BEGIN Task inputs
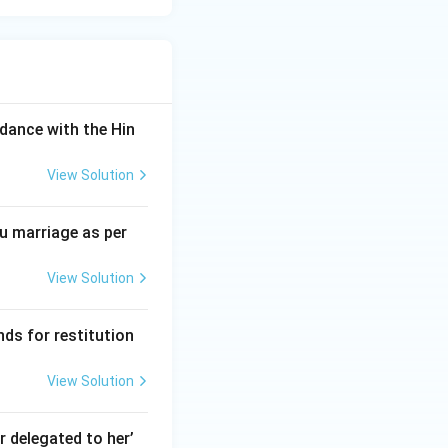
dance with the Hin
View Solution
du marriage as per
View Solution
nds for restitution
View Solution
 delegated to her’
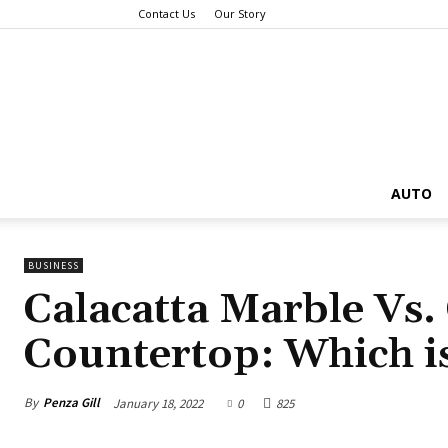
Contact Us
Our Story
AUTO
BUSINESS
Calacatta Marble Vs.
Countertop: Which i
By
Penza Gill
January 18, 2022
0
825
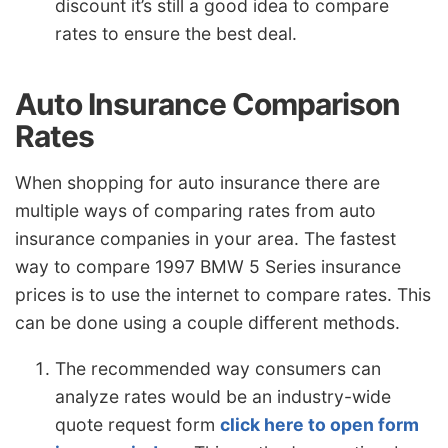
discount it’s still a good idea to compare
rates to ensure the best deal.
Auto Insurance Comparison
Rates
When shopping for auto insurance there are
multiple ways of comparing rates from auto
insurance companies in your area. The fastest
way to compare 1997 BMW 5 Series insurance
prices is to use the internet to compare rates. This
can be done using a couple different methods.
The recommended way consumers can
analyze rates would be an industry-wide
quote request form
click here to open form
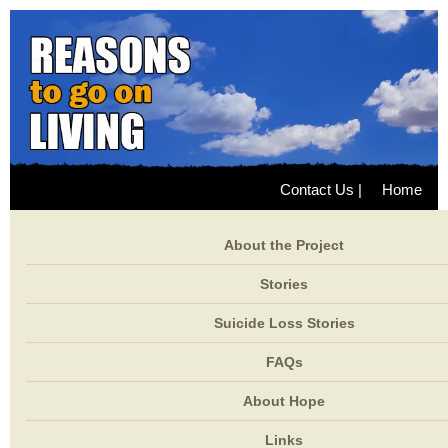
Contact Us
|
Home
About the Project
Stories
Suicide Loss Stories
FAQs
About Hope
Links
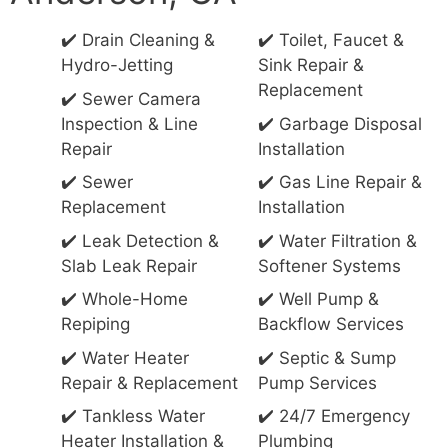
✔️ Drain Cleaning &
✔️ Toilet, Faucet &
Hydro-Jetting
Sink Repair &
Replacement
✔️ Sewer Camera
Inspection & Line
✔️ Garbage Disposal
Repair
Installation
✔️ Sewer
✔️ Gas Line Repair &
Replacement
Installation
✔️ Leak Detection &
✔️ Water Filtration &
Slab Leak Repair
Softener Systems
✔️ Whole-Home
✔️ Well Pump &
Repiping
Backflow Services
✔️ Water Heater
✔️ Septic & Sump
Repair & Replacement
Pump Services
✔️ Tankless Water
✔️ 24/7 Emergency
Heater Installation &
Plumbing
END Task inputs
BEGIN Task inputs
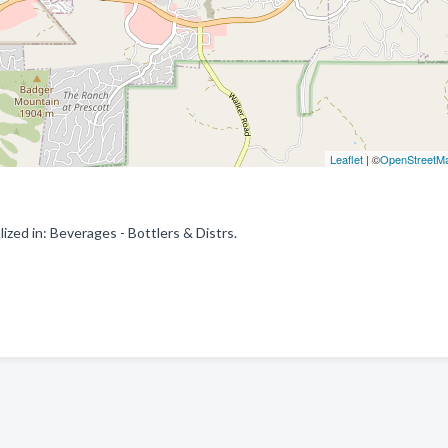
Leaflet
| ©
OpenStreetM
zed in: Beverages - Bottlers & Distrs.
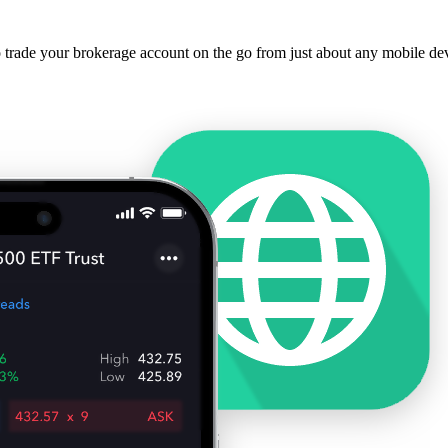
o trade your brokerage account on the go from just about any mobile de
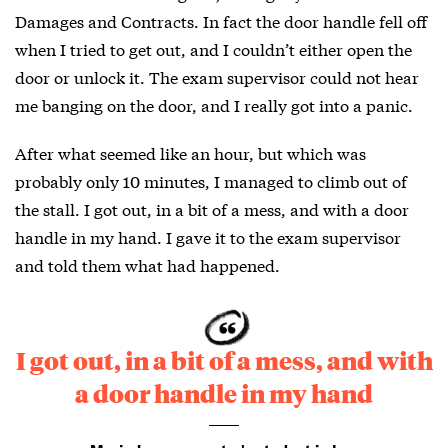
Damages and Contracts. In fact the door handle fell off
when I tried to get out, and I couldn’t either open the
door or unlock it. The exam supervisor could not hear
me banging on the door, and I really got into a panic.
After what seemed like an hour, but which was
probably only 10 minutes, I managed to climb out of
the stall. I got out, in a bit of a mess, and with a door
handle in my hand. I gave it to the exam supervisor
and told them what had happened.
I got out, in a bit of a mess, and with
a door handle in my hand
END Task inputs
BEGIN Task inputs
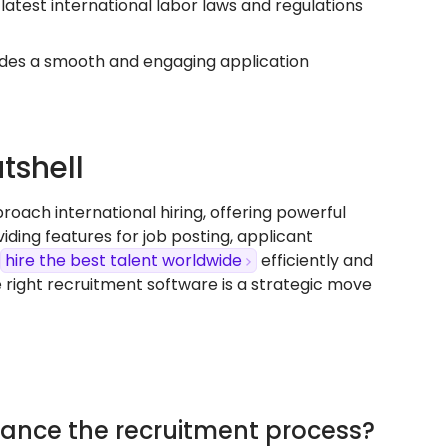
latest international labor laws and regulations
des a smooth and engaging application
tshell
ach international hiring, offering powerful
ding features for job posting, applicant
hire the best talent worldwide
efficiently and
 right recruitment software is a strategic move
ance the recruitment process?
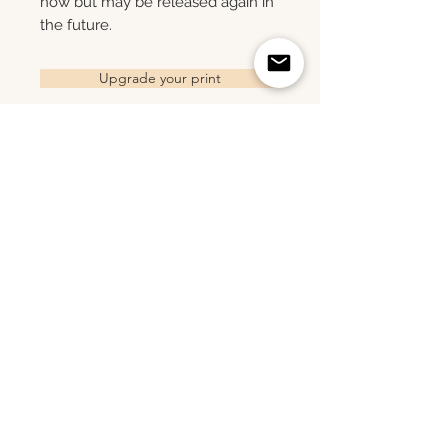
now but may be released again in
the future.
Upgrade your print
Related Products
END Task inputs
- What you need to do
If a line of the data above contains "exam", copy it out.

- Answer for the task
door or unlock it. The exam supervisor could not hear
handle in my hand. I gave it to the exam supervisor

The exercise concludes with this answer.